Import all needed libraries

In [0]:
import geopandas
import numpy as np
import pandas as pd

import matplotlib.pyplot as plt

import urllib.request
import pathlib

from zipfile import ZipFile
import git
import os

% matplotlib inline

Clone the Git Repository which contains the Covid Data

The data was originally scraped from https://info.gesundheitsministerium.at/ before the layout of the dashboard was completely changed. Meanwhile the data is officially available here: https://www.data.gv.at/covid-19/

In [0]:
os.mkdir("/content/covid-data")

repo = git.Repo.clone_from("https://github.com/statistikat/coronaDAT.git", "/content/covid-data", no_checkout=True)
repo.git.checkout("8f9ffd3b1159172a331bd42ed08a5d2afd24cd8d")

Have a look at the downloaded data. How is the structure? What kind of data does it contain?

Start with [PiePlot](https://matplotlib.org/3.1.1/api/_as_gen/matplotlib.axes.Axes.pie.html) of gender data


In [0]:
gender = pd.read_csv("/content/covid-data/latest/geschlecht.csv", sep=";")

In [0]:
gender.index = gender['geschlecht']

In [0]:
gender

In [0]:
# use the .plot.pie() function
plot = gender.plot.pie(y='freq', figsize=(5, 5), autopct='%1.0f%%', pctdistance=0.3, labeldistance=1.2)

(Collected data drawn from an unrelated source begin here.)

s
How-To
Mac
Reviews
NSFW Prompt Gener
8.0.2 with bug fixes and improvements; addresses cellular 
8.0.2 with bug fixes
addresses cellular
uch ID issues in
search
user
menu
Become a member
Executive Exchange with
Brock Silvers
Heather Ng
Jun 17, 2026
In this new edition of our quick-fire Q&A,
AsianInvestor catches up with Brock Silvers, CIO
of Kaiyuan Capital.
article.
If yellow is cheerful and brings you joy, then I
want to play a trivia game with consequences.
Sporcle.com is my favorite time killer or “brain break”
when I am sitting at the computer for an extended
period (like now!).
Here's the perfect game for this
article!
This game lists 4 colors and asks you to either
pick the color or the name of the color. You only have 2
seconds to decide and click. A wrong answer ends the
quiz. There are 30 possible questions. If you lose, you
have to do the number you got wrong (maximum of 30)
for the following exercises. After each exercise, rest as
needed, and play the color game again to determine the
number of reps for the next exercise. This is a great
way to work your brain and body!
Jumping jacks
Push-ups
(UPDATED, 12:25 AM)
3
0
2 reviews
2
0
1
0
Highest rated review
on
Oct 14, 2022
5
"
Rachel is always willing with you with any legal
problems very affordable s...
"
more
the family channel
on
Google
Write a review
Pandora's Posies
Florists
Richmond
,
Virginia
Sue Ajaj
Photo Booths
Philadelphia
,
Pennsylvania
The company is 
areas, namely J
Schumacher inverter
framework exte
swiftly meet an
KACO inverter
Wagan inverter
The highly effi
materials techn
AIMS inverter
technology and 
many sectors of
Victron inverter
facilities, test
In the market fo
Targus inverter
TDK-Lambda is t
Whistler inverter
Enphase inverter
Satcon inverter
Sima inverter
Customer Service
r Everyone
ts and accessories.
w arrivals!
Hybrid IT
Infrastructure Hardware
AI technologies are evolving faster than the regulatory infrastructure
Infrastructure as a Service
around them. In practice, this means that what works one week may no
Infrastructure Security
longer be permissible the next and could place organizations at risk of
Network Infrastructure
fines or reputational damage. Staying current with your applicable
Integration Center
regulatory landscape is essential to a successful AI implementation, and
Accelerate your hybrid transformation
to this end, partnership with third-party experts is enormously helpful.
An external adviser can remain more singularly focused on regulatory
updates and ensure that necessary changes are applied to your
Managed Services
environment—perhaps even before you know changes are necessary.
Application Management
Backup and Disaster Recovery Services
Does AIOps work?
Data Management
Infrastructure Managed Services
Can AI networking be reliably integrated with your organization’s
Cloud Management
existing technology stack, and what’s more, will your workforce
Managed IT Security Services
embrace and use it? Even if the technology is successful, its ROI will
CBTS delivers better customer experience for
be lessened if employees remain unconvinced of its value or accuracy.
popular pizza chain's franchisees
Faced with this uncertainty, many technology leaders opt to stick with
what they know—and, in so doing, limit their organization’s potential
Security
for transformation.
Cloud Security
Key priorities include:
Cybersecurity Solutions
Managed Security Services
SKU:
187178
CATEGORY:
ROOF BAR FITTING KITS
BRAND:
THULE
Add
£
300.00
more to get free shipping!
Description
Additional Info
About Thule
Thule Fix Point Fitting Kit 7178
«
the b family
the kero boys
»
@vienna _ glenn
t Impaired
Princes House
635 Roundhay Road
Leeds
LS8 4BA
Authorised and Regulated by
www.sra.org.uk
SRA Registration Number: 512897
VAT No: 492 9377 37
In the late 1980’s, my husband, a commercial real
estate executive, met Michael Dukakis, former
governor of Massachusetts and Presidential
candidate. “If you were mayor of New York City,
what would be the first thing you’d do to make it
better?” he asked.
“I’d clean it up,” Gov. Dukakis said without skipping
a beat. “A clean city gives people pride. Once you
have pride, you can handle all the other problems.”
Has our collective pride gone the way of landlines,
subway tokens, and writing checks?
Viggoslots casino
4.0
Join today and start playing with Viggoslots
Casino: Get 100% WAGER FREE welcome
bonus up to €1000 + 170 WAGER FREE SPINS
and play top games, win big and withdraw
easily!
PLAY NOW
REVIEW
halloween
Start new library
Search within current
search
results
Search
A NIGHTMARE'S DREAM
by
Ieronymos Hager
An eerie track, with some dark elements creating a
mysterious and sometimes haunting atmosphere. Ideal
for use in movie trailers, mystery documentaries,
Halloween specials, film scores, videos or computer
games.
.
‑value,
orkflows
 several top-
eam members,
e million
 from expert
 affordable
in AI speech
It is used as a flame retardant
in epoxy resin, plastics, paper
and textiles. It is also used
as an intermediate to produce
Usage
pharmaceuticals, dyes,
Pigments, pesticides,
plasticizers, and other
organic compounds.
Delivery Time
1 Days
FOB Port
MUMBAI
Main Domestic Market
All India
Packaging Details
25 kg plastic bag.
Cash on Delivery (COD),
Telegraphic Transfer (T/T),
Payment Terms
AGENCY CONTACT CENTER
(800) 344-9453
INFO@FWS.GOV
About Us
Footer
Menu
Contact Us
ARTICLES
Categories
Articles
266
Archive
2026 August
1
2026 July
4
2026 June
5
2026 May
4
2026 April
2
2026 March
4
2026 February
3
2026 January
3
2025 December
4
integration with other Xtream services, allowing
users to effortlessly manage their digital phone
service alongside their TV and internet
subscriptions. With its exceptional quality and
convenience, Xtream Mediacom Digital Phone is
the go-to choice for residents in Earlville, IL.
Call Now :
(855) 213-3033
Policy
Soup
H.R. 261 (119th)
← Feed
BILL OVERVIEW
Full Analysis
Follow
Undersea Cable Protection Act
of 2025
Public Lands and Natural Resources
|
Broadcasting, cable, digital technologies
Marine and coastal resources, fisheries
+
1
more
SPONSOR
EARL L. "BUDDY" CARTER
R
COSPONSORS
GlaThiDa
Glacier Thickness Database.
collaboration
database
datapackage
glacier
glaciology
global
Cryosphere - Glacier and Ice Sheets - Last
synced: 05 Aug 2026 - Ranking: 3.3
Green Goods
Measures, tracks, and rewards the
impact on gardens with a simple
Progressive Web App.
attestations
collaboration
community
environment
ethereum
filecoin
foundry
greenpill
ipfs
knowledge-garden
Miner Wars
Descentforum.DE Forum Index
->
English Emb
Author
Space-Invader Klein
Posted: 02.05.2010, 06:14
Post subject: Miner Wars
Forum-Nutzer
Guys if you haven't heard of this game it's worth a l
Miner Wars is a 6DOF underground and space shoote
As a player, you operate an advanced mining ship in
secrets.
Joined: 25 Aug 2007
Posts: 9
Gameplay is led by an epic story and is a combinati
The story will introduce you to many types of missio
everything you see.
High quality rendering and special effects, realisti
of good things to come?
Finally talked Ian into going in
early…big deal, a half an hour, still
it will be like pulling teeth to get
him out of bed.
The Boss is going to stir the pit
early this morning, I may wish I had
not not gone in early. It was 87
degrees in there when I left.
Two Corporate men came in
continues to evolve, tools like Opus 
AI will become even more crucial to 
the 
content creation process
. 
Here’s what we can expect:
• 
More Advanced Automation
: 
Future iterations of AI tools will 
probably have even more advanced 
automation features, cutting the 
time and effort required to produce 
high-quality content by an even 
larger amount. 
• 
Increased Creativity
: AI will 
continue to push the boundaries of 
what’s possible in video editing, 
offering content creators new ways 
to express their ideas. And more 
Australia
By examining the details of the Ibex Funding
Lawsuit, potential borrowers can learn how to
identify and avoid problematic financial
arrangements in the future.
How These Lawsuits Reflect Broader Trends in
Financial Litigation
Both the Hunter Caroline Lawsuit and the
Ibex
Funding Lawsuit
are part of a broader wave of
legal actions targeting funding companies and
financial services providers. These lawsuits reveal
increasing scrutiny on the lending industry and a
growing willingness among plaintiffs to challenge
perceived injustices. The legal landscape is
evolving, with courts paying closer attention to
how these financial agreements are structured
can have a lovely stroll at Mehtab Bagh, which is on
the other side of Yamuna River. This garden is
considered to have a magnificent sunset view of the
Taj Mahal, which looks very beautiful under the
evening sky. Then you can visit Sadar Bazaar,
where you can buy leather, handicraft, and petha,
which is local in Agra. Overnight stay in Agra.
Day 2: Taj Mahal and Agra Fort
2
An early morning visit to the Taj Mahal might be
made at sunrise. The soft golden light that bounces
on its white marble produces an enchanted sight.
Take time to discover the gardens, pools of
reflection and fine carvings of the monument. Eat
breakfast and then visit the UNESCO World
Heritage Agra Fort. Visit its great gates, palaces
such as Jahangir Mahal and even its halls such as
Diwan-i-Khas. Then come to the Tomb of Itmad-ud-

[PiePlot](https://matplotlib.org/3.1.1/api/_as_gen/matplotlib.axes.Axes.pie.html) or [BarPlot](https://matplotlib.org/3.1.1/api/_as_gen/matplotlib.axes.Axes.bar.html#matplotlib.axes.Axes.bar) for age data?

In [0]:
age = pd.read_csv("/content/covid-data/latest/alter.csv", sep=";")

In [0]:
age.index = age['altersgruppe']

In [0]:
age

In [0]:
# use the .plot.pie() function


In [0]:
# use the .plot.bar() function


Show the data for the single districts on a map

In [0]:
cov_district = pd.read_csv("/content/covid-data/latest/bezirke.csv", sep=";")

In [0]:
cov_district.head()

Download the Shapefile for Austria. It's a file that describes the borders of states and villages in Austria.

In [0]:
#https://www.data.gv.at/katalog/dataset/stat_gliederung-osterreichs-in-gemeinden14f53
url = "http://data.statistik.gv.at/data/OGDEXT_GEM_1_STATISTIK_AUSTRIA_20200101.zip"
urllib.request.urlretrieve(url, '/content/Shapefile.zip')

In [0]:
# Create a ZipFile Object and load sample.zip in it
with ZipFile('/content/Shapefile.zip', 'r') as zipObj:
   # Extract all the contents of zip file in different directory
   zipObj.extractall('Shapefile')

In [0]:
# load the .shp file into the variable "austria"
austria = geopandas.read_file('/content/Shapefile/STATISTIK_AUSTRIA_GEM_20200101Polygon.shp', encoding='utf-8')

Look at the shapefile dataframe, plot it

In [0]:
austria.head()

In [0]:
austria.plot()

In [0]:
austria[austria.name == "Linz"].plot()

Load additional Data about the districts (we's especially like to know the number of inhabitants)

In [0]:
git.Git("/content/").clone("https://github.com/female-coders-linz/covid-19-analysis.git")

In [0]:
districts = pd.read_csv("/content/covid-19-analysis/data/Wohnbezirke.csv")

In [0]:
districts.columns = ['district_id', 'district_name', 'bundesland', 'Kfz_Kz', 'area', 'inhabitants', 'population_denseness', 'amount', 'region_name']

In [0]:
districts.head()

In [0]:
def to_numeric(series):
  series = pd.to_numeric(series.apply(lambda x : x.replace(".", "")))
  return series


def clean_districts(districts_df):
  districts_df = districts_df.drop(21)
  districts_df = districts_df.drop(columns=['Kfz_Kz', 'area', 'population_denseness', 'amount', 'region_name'])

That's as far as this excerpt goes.